__Collected data__.
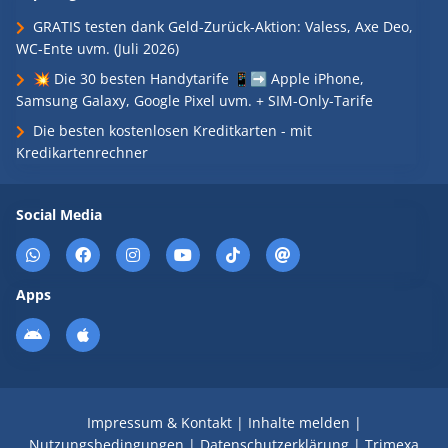
GRATIS testen dank Geld-Zurück-Aktion: Valess, Axe Deo,
WC-Ente uvm. (Juli 2026)
💥 Die 30 besten Handytarife 📱➡️ Apple iPhone,
Samsung Galaxy, Google Pixel uvm. + SIM-Only-Tarife
Die besten kostenlosen Kreditkarten - mit
Kredikartenrechner
Social Media
Apps
Impressum & Kontakt
|
Inhalte melden
|
Nutzungsbedingungen
|
Datenschutzerklärung
|
Trimexa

__TASK ITEM__.
Lines before the one containing "WC-Ente uvm. (Juli 2026)" are to be left out; that line and every line after it through the end of the data should be copied exactly.

__SOLUTION__.
WC-Ente uvm. (Juli 2026)
💥 Die 30 besten Handytarife 📱➡️ Apple iPhone,
Samsung Galaxy, Google Pixel uvm. + SIM-Only-Tarife
Die besten kostenlosen Kreditkarten - mit
Kredikartenrechner
Social Media
Apps
Impressum & Kontakt
|
Inhalte melden
|
Nutzungsbedingungen
|
Datenschutzerklärung
|
Trimexa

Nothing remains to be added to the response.